Młody krakowianin, początkujący literat bez kapitału i stosunków towarzyskich, ale za to z ogromnymi ambicjami, w kilka lat pozyskał warszawskich przemysłowców, bankierów, prezesów, hrabiów i książęta dla swego szalonego pomysłu założenia prywatnego teatru narodowego.

Zdobył wielki kapitał, a potem w dziesięć miesięcy wzniósł z architektem Czesławem Przybylskim olśniewający rozmachem prywatny teatr - polski teatr, który w czasach zaborów wolny był od obcej administracji i obcych wpływów. Jako inauguracyjne przedstawienie daje nie kabaret, nie widowisko muzyczne z "girlsami", strusimi piórami i schodami, ale "Irydiona" Zygmunta Krasińskiego w monumentalnej oprawie plastycznej Karola Frycza. Nie pozwalając Warszawie otrząsnąć się z zaskoczenia, idzie za ciosem i w pierwszym sezonie wprowadza na afisz trzynaście ambitnych premier. Jeden z recenzentów pisze: "Teatr Polski może być ze wszech miar dumny, (...) zaspaną, zazwyczaj głupawo-bezmyślną publiczność zmusił do odbierania wrażeń i do ich manifestowania".

Teatr Szyfmana miał okresy pomyślności i niezaprzeczalnej potęgi, miewał również chwile trudne, kryzysowe, w których dyrektor ratował budżet spółkami, reorganizacjami czy nowymi scenami z lżejszym repertuarem. Zawsze jednak starał się podnosić aspiracje teatrów stolicy, wprowadził, jak mawiał, "artystyczne współzawodnictwo", dzięki właściwemu doborowi kadry stworzył scenę, która była dobrą szkołą aktorów, reżyserów, dekoratorów. Teatr Szyfmana był oknem na świat i przez lata polską wizytówką teatru europejskiego.

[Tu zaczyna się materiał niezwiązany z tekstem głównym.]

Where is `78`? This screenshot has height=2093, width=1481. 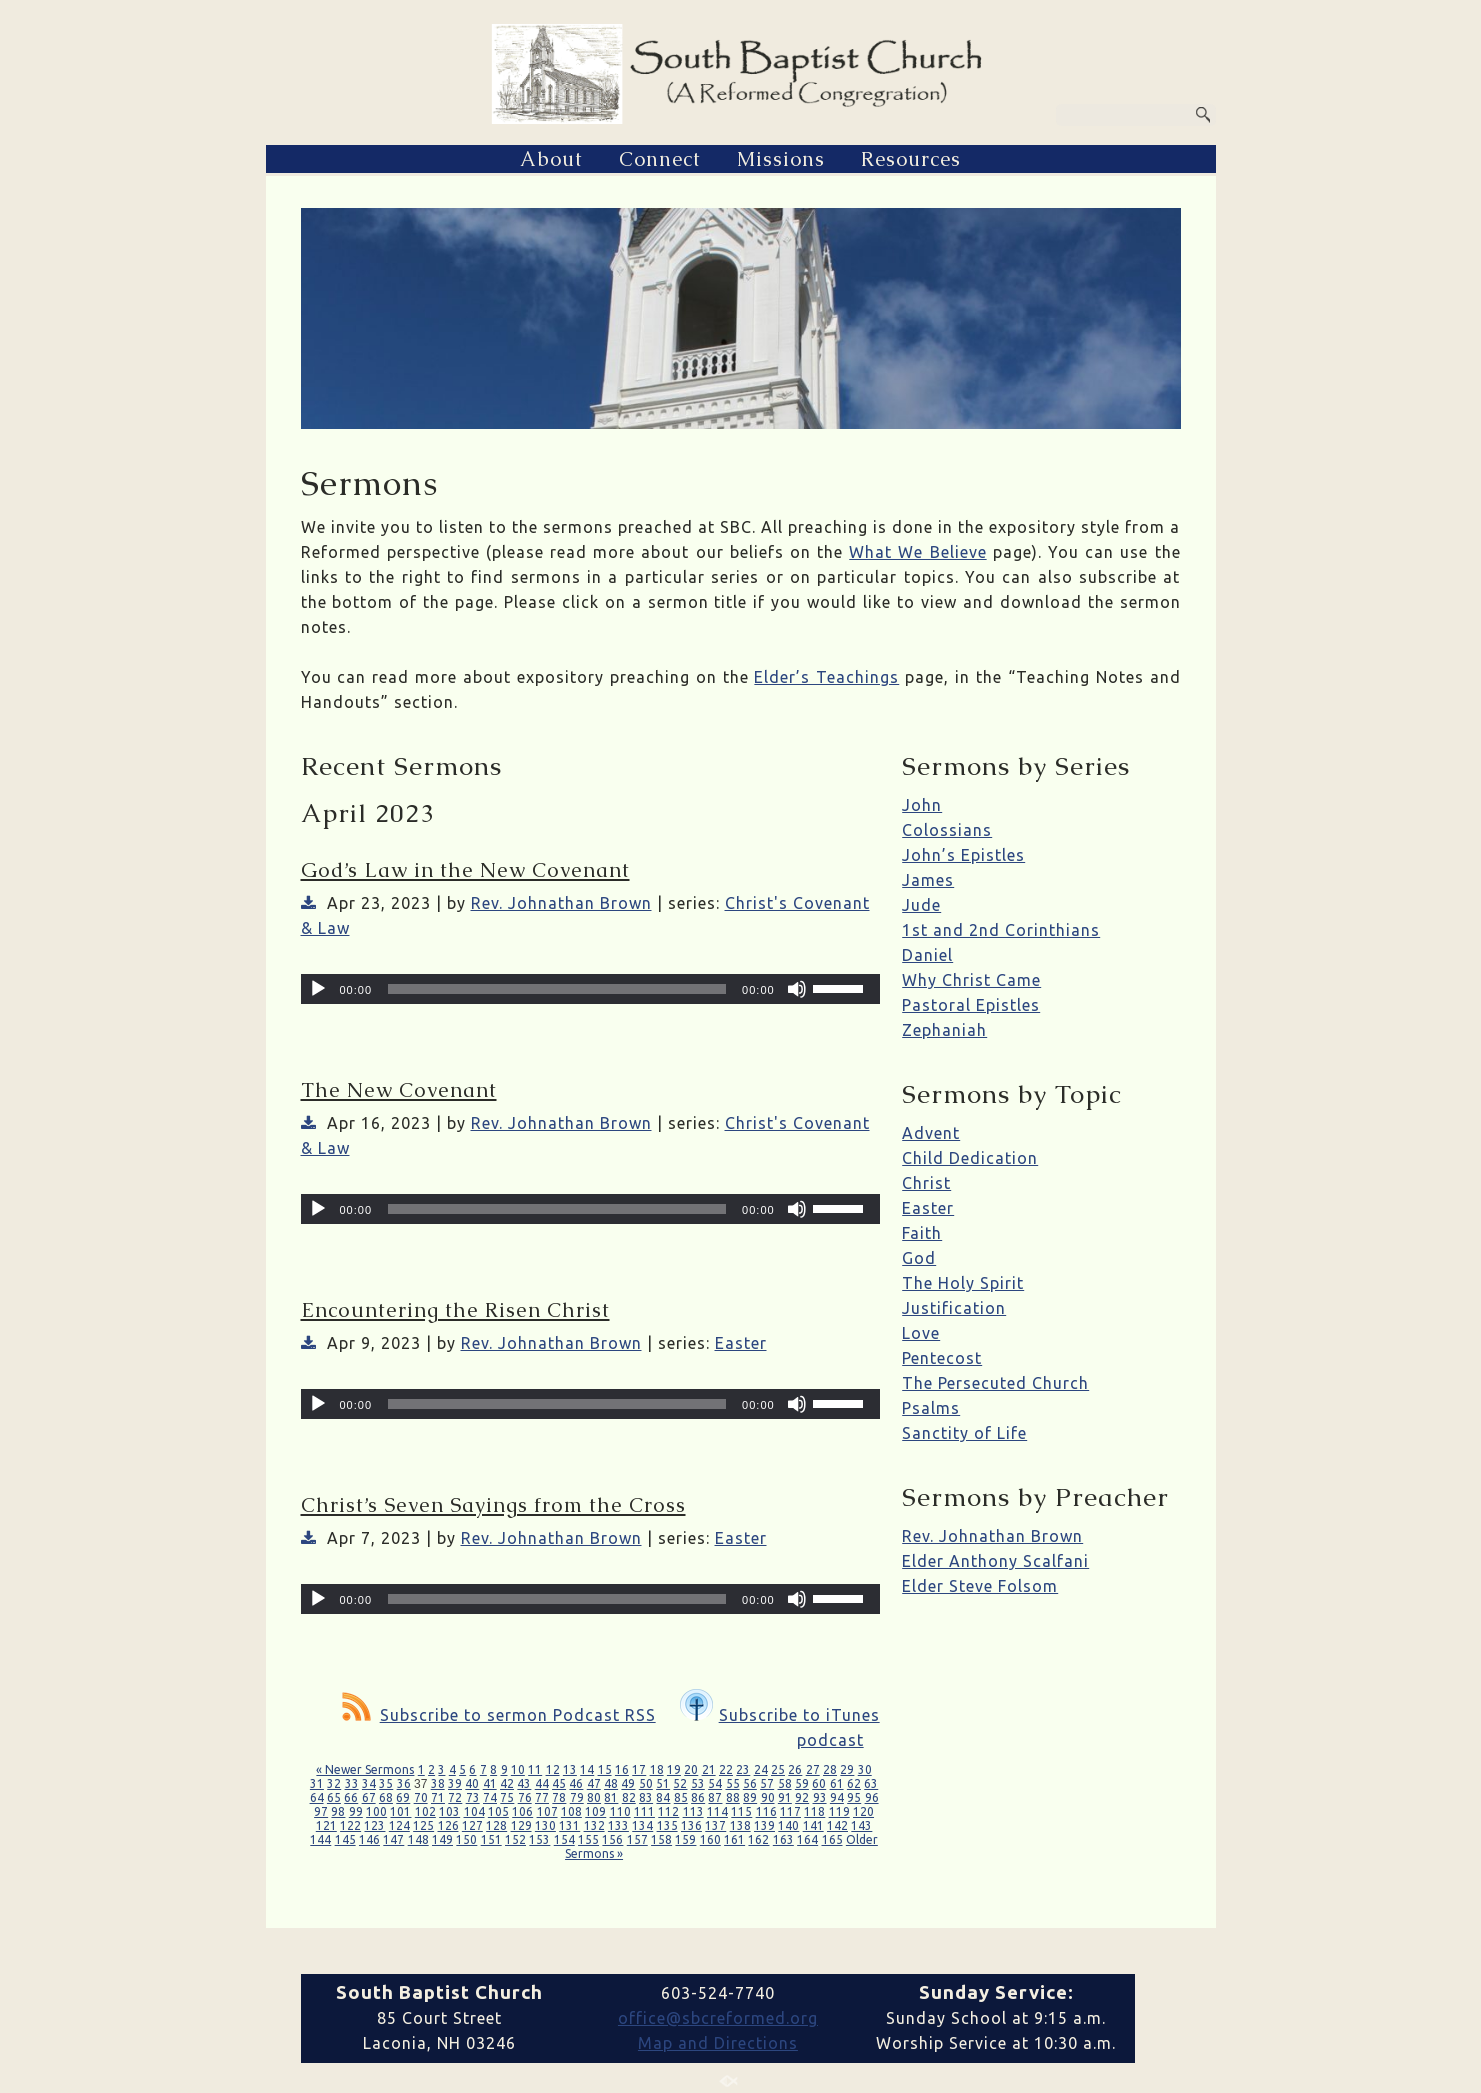
78 is located at coordinates (559, 1797).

Arnold Szyfman zawsze chciał mieć to, co najlepsze. Bywał surowy, aktorów dobierał do zespołu niczym karty do pokera, znał wartość i znaczenie pieniądza, strzegł zazdrośnie swego czasu, nie ze wszystkimi dobrze żył, ale -jak wspominali jego współpracownicy - umiał szanować innych i jeśli ktoś dołączył do "jego zespołu", zazwyczaj tego nie żałował. Szyfman posiadał zrozumienie dla wartości pracy, cenił sumienność i lojalność, potrafił też doceniać sukcesy, nawet jeśli odnosili je jego wrogowie.

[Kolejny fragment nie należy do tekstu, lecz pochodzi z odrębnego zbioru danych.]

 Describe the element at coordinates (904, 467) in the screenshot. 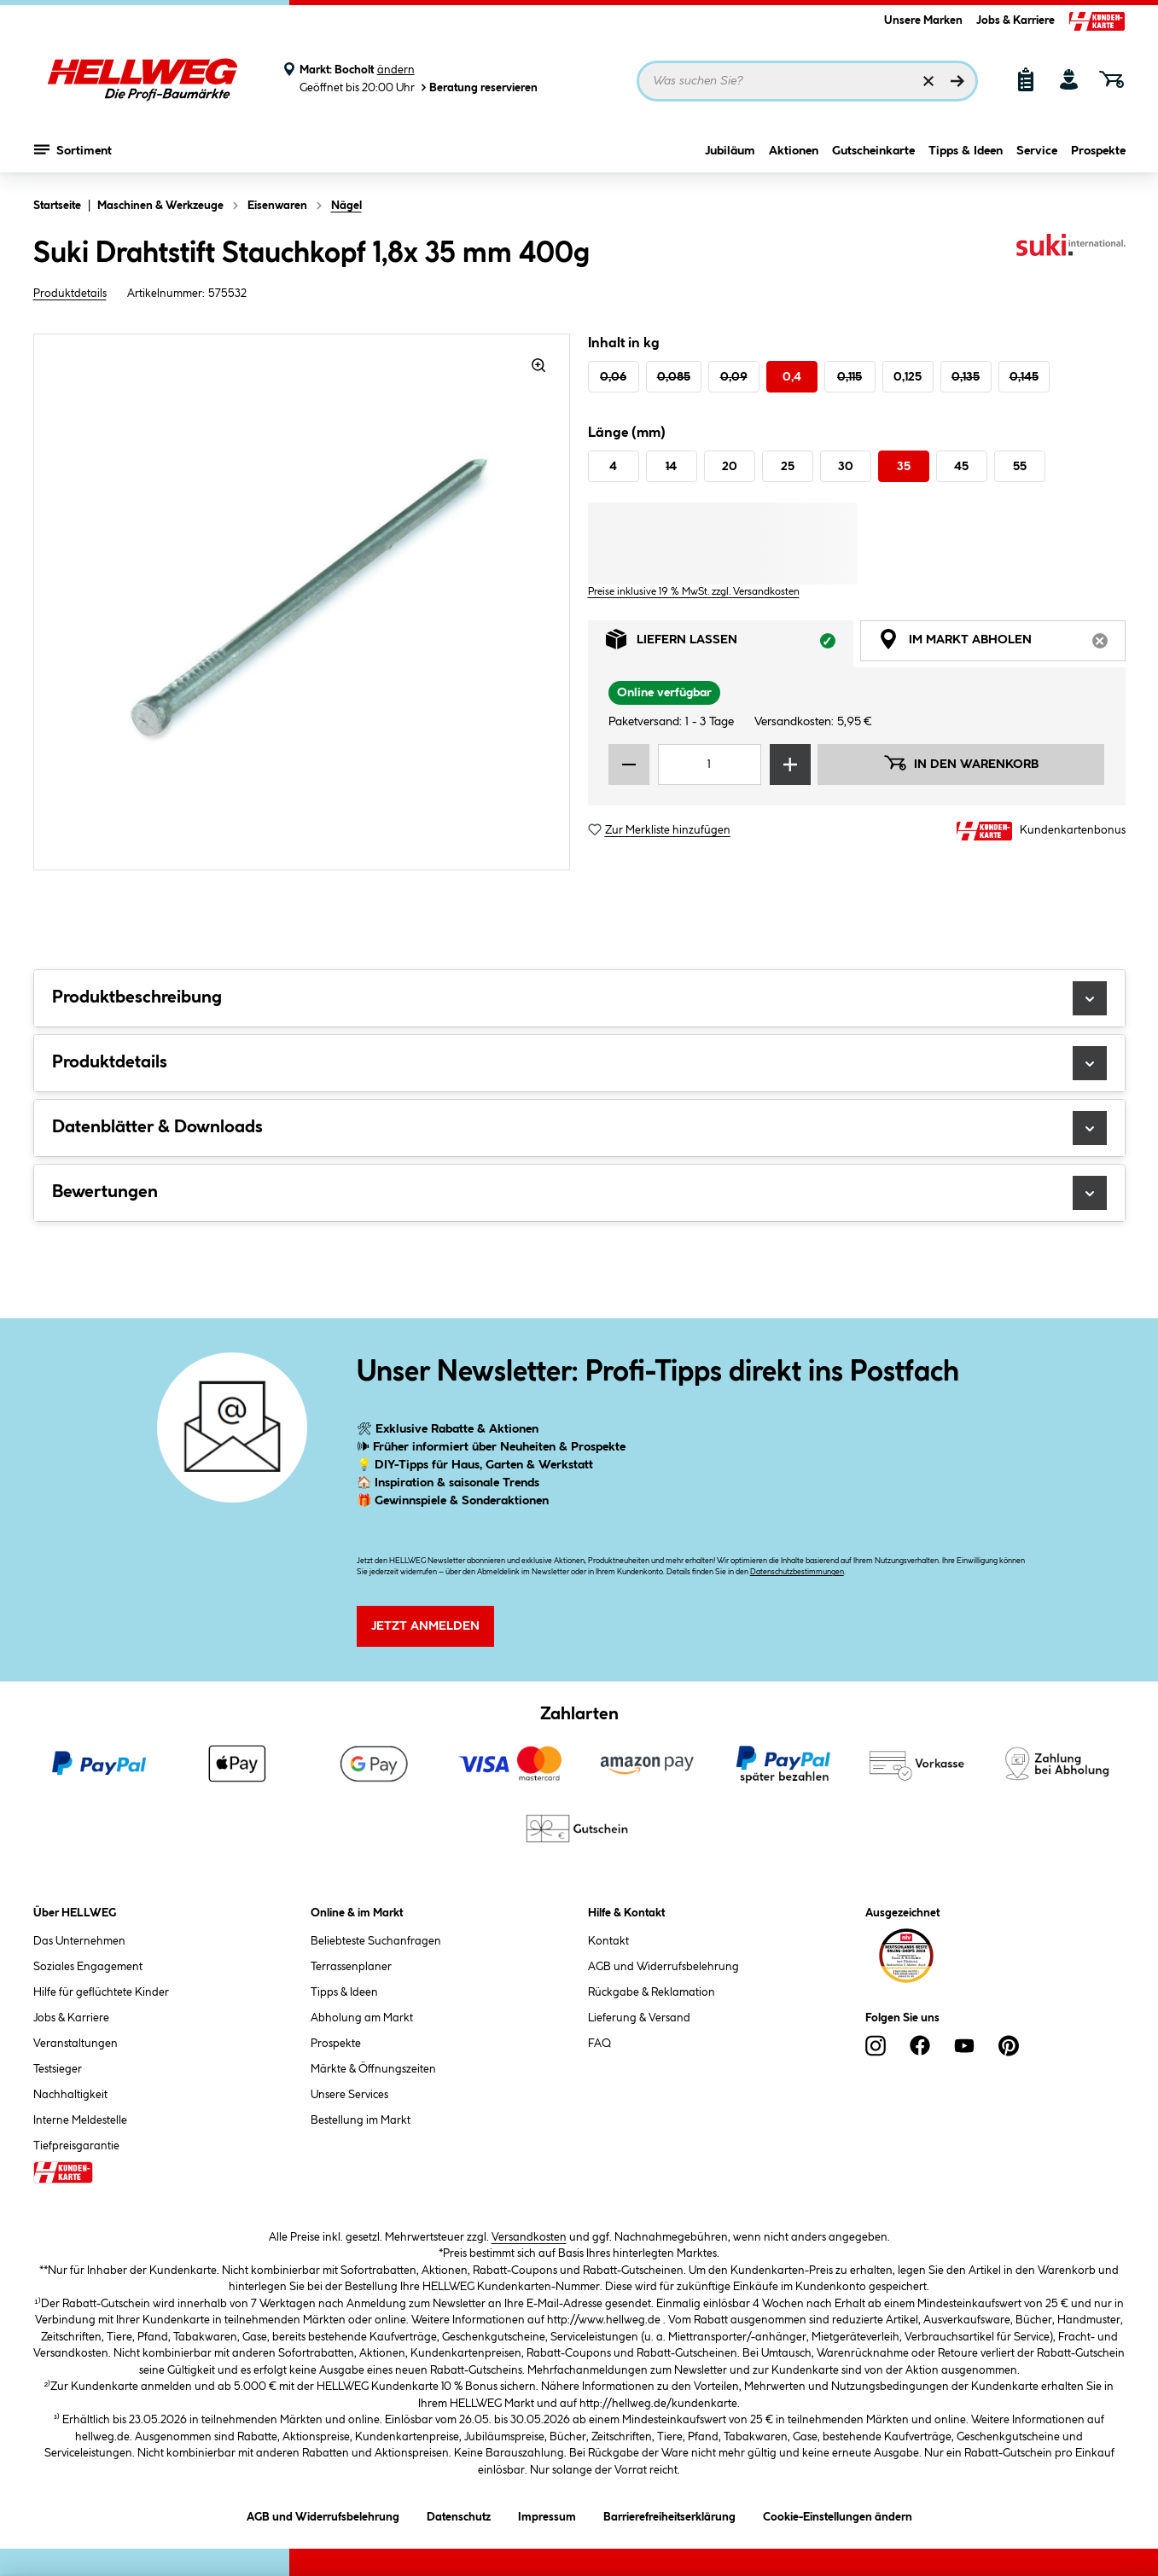

I see `35` at that location.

Odpowiadając na pytanie: "Jaki być winien idealny kierownik teatru?", Szyfman powiedział: "Winien być człowiekiem, który musi stać mocno nogami na ziemi, a rękami dosięgać niebios". W tym stwierdzeniu najpełniej ujawnia się Szyfmanowskie dążenie do zespolenia idealizmu sztuki z materialnymi potrzebami codzienności. Przemówił tu i "mistrz koniunktury", i "cudowny furiat". Osobliwość tej odpowiedzi zadziwia, jeśli uświadomimy sobie, że udzielił jej dyrektor teatru - przedsiębiorstwa, które musiało być wówczas na własnym utrzymaniu. Zadziwia też konsekwencja i upór Szyfmana, szczególnie z perspektywy naszych czasów, kiedy roszczeniowość, kult sukcesu bez afirmacji pracy i zrażanie się najmniejszymi przeszkodami są zjawiskiem tak powszechnym.

Pracownia

X
Nie jesteś zalogowany. Zaloguj się.
Trwa wyszukiwanie

Kafelki

Nakieruj na kafelki, aby zobaczyć ich opis.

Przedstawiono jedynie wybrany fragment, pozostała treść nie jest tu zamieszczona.